I was blessed to fish with the Felkner's during an All-Inclusive trip to the Land Cut. Justin F. who had seen our post on 2cool booked the trip. Thanks 2cool and everyone who has given feedback. 
We left the dock Thursday morning. On the way to the cabin we stopped at some feeding birds and threw some Down South Lures and caught a bunch of dinks so we moved on. Arrived at the cabin around 10:00 unloaded the boat and headed out to find the fish. Winds were blowing 25+ so we had to find some sheltered water, the current in the cut was flowing 5 mph. We fished with live shrimp and popping cork until we ran out of shrimp then we used Down South Lure super model in White Ice. Ended the first day with 15 Trout 1 Flounder and 1 Red. Returned to the cabin for some night fishing and dinner. Most of the Trout caught under the light were small. The following morning we woke early , I cooked some breakfast tacos and we headed south to Mansfield. With the winds blowing 5 mph and changing directions we had to move a few times. The water was green and the bite was slow but everything we caught was thick. The largest Trout of the trip measured 24.5 and was caught along one of the spoils in 2' of water using Croaker.
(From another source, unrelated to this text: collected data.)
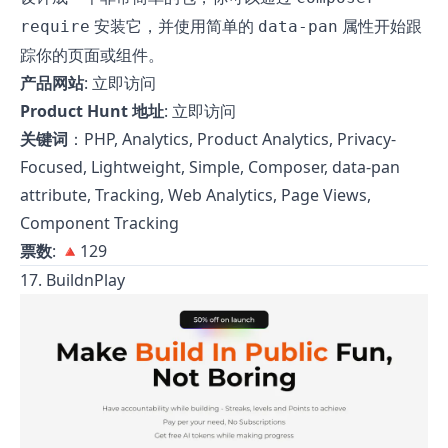
安装它，并使用简单的
属性开始跟
require
data
-
pan
踪你的页面或组件。
产品网站
:
立即访问
Product Hunt 地址
:
立即访问
关键词
：PHP, Analytics, Product Analytics, Privacy-
Focused, Lightweight, Simple, Composer, data-pan
attribute, Tracking, Web Analytics, Page Views,
Component Tracking
票数
: 🔺129
17. BuildnPlay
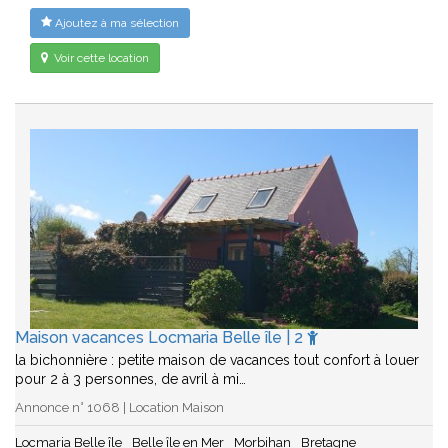
Ajoutez à ma sélection
Voir cette location
Maison vacances Locmaria Belle île | 2
la bichonnière : petite maison de vacances tout confort à louer
pour 2 à 3 personnes, de avril à mi…
Annonce n° 1068 | Location Maison
Locmaria Belle île
Belle île en Mer
Morbihan
Bretagne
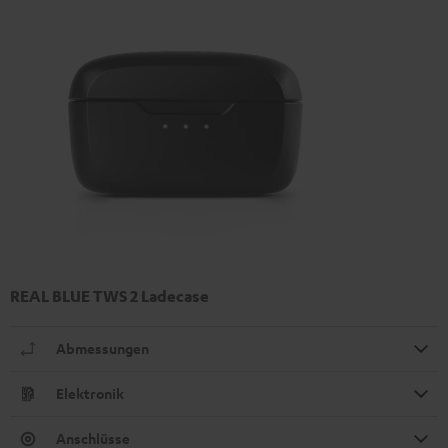
REAL BLUE TWS 2 Ladecase
Abmessungen
Elektronik
Anschlüsse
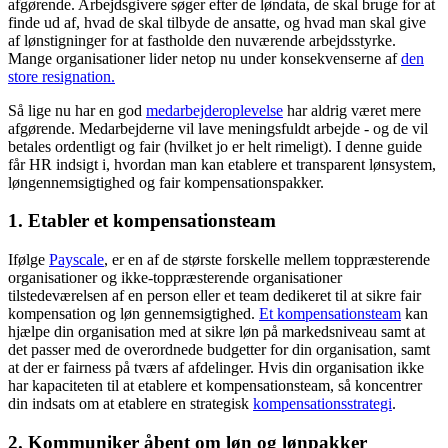
afgørende. Arbejdsgivere søger efter de løndata, de skal bruge for at
finde ud af, hvad de skal tilbyde de ansatte, og hvad man skal give
af lønstigninger for at fastholde den nuværende arbejdsstyrke.
Mange organisationer lider netop nu under konsekvenserne af
den
store resignation.
Så lige nu har en god
medarbejderoplevelse
har aldrig været mere
afgørende. Medarbejderne vil lave meningsfuldt arbejde - og de vil
betales ordentligt og fair (hvilket jo er helt rimeligt). I denne guide
får HR indsigt i, hvordan man kan etablere et transparent lønsystem,
løngennemsigtighed og fair kompensationspakker.
1. Etabler et kompensationsteam
Ifølge
Payscale
, er en af ​​de største forskelle mellem toppræsterende
organisationer og ikke-toppræsterende organisationer
tilstedeværelsen af ​​en person eller et team dedikeret til at sikre fair
kompensation og løn gennemsigtighed.
Et kompensationsteam
kan
hjælpe din organisation med at sikre løn på markedsniveau samt at
det passer med de overordnede budgetter for din organisation, samt
at der er fairness på tværs af afdelinger. Hvis din organisation ikke
har kapaciteten til at etablere et kompensationsteam, så koncentrer
din indsats om at etablere en strategisk
kompensationsstrategi
.
2. Kommuniker åbent om løn og lønpakker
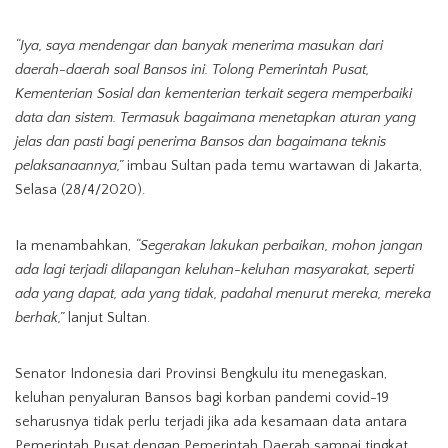
“Iya, saya mendengar dan banyak menerima masukan dari
daerah-daerah soal Bansos ini. Tolong Pemerintah Pusat,
Kementerian Sosial dan kementerian terkait segera memperbaiki
data dan sistem. Termasuk bagaimana menetapkan aturan yang
jelas dan pasti bagi penerima Bansos dan bagaimana teknis
pelaksanaannya,”
imbau Sultan pada temu wartawan di Jakarta,
Selasa (28/4/2020).
Ia menambahkan,
“Segerakan lakukan perbaikan, mohon jangan
ada lagi terjadi dilapangan keluhan-keluhan masyarakat, seperti
ada yang dapat, ada yang tidak, padahal menurut mereka, mereka
berhak,”
lanjut Sultan.
Senator Indonesia dari Provinsi Bengkulu itu menegaskan,
keluhan penyaluran Bansos bagi korban pandemi covid-19
seharusnya tidak perlu terjadi jika ada kesamaan data antara
Pemerintah Pusat dengan Pemerintah Daerah sampai tingkat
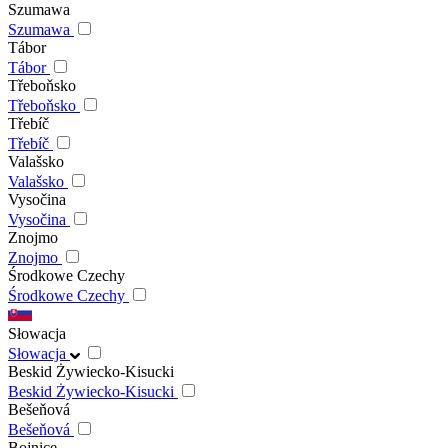
Szumawa
Szumawa
Tábor
Tábor
Třeboňsko
Třeboňsko
Třebíč
Třebíč
Valašsko
Valašsko
Vysočina
Vysočina
Znojmo
Znojmo
Środkowe Czechy
Środkowe Czechy
Słowacja
Słowacja
Beskid Żywiecko-Kisucki
Beskid Żywiecko-Kisucki
Bešeňová
Bešeňová
Bojnice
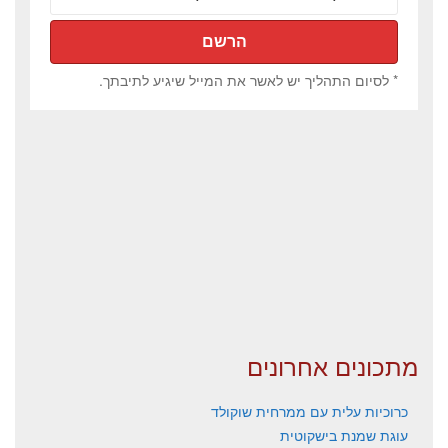
* לסיום התהליך יש לאשר את המייל שיגיע לתיבתך.
מתכונים אחרונים
כרוכיות עלית עם ממרחית שוקולד
עוגת שמנת בישקוטית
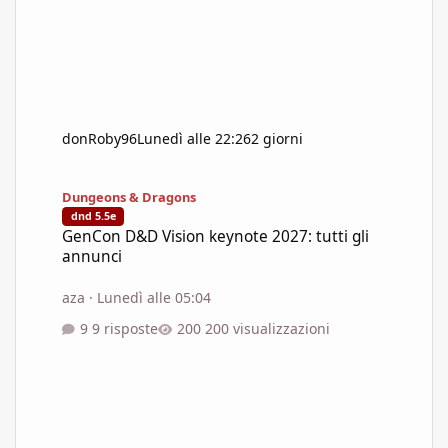
donRoby96
Lunedì alle 22:26
2 giorni
GenCon D&D Vision keynote 2027: tutti gli annunci
Dungeons & Dragons
dnd 5.5e
GenCon D&D Vision keynote 2027: tutti gli
annunci
aza
·
Lunedì alle 05:04
9 risposte
200 visualizzazioni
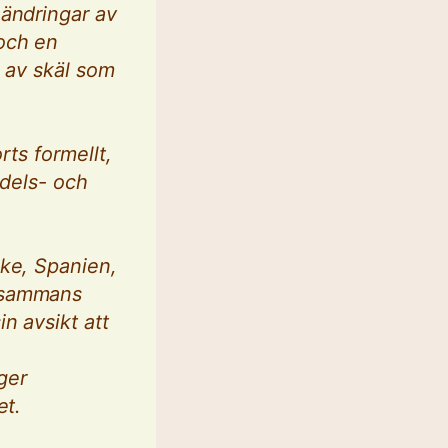
 ändringar av
och en
r av skäl som
rts formellt,
ndels- och
ike, Spanien,
llsammans
n avsikt att
ger
et.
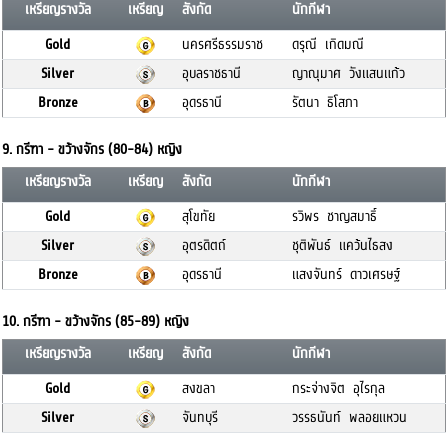
เหรียญรางวัล
เหรียญ
สังกัด
นักกีฬา
Gold
นครศรีธรรมราช
ดรุณี เกิดมณี
Silver
อุบลราชธานี
ญาณุมาศ วังแสนแก้ว
Bronze
อุดรธานี
รัตนา ธิโสภา
9. กรีฑา - ขว้างจักร (80-84) หญิง
เหรียญรางวัล
เหรียญ
สังกัด
นักกีฬา
Gold
สุโขทัย
รวิพร ชาญสมาธิ์
Silver
อุตรดิตถ์
ชุติพันธ์ แคว้นไธสง
Bronze
อุดรธานี
แสงจันทร์ ดาวเศรษฐ์
10. กรีฑา - ขว้างจักร (85-89) หญิง
เหรียญรางวัล
เหรียญ
สังกัด
นักกีฬา
Gold
สงขลา
กระจ่างจิต อุไรกุล
Silver
จันทบุรี
วรรธนันท์ พลอยแหวน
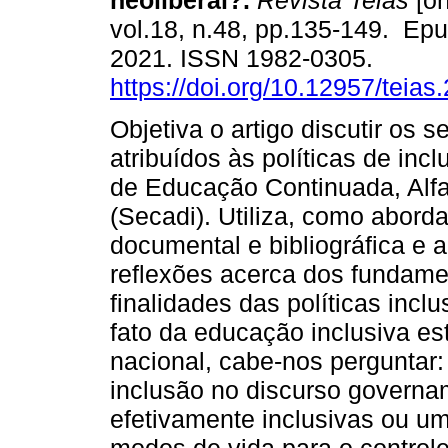
neoliberal?.
Revista Teias
[on
vol.18, n.48, pp.135-149. Ep
2021. ISSN 1982-0305.
https://doi.org/10.12957/teia
Objetiva o artigo discutir os s
atribuídos às políticas de in
de Educação Continuada, Alfa
(Secadi). Utiliza, como abor
documental e bibliográfica e 
reflexões acerca dos fundame
finalidades das políticas incl
fato da educação inclusiva es
nacional, cabe-nos perguntar:
inclusão no discurso governa
efetivamente inclusivas ou um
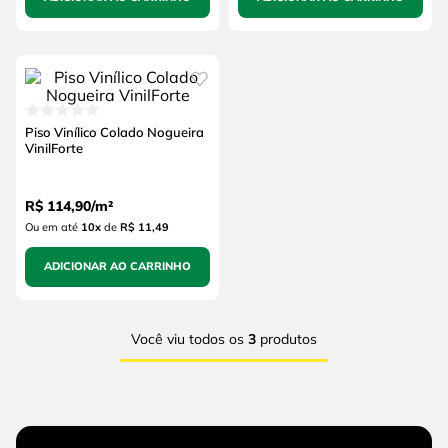
Piso Vinílico Colado Nogueira
VinilForte
R$
114
,
90
/
m²
Ou em até
10
x
de
R$ 11,49
ADICIONAR AO CARRINHO
Você viu todos os
3
produtos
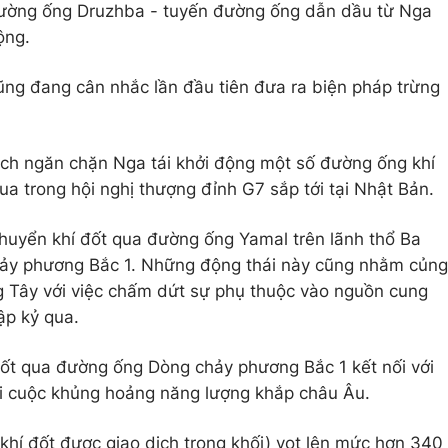
đường ống Druzhba - tuyến đường ống dẫn dầu từ Nga
ộng.
ũng đang cân nhắc lần đầu tiên đưa ra biện pháp trừng
ạch ngăn chặn Nga tái khởi động một số đường ống khí
a trong hội nghị thượng đỉnh G7 sắp tới tại Nhật Bản.
uyển khí đốt qua đường ống Yamal trên lãnh thổ Ba
ảy phương Bắc 1. Những động thái này cũng nhằm củng
 Tây với việc chấm dứt sự phụ thuộc vào nguồn cung
ập kỷ qua.
đốt qua đường ống Dòng chảy phương Bắc 1 kết nối với
i cuộc khủng hoảng năng lượng khắp châu Âu.
 khí đốt được giao dịch trong khối) vọt lên mức hơn 340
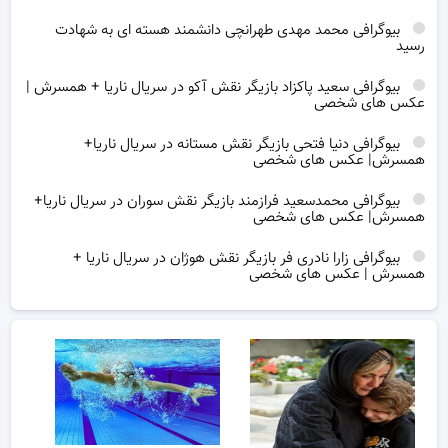
بیوگرافی محمد مهدی طهرانچی دانشمند هسته ای به شهادت
رسید
بیوگرافی سعید پاکزاد بازیگر نقش آکو در سریال ناریا + همسرش |
عکس های شخصی
بیوگرافی دنیا فتحی بازیگر نقش مستانه در سریال ناریا+
همسرش| عکس های شخصی
بیوگرافی محمدسعید فرازمند بازیگر نقش سوران در سریال ناریا+
همسرش| عکس های شخصی
بیوگرافی زارا نادری فر بازیگر نقش هوژان در سریال ناریا +
همسرش | عکس های شخصی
We returned to the cabin for lunch and a nap. After we got some rest we headed out in search of some Redfish. The wind is now blowing north at 20 mph. We check 9 Mile Hole - the water was chocolate and with the low tide I am not comfortable taking my big boat all the way in the back were the reds have been hanging out. We fished several different areas and hooked into one monster red that had Jerry walking circles in the boat. Jerry fought that Red for 30 mins as the sun was setting then the hooked pulled. We did get one more flounder added to the box during the afternoon trip. We went flounder gigging again on the second night and was fortunate to get 5 flounder. Woke Saturday morning and waded the West shoreline with UNFAIR top waters looking for some larger fish. We had several blow ups and landed one 22" trout on our short wade. Left the cabin clean for the next group and headed to the dock. 
Ended the trip with 96lbs of fish mostly trout. Jordan Had a Texas Slam with a 4lb flounder, 5lb Trout and a 9lb red.

Capt. Justin 361.500.3559
All-Inclusive trip


----------



## That Robbie Guy (Aug 11, 2009)

That's one hell of a fishing trip!


----------



## dan_wrider (Jun 21, 2011)

That trout looks longer than 24.5. As said above. Hell of a trip.


----------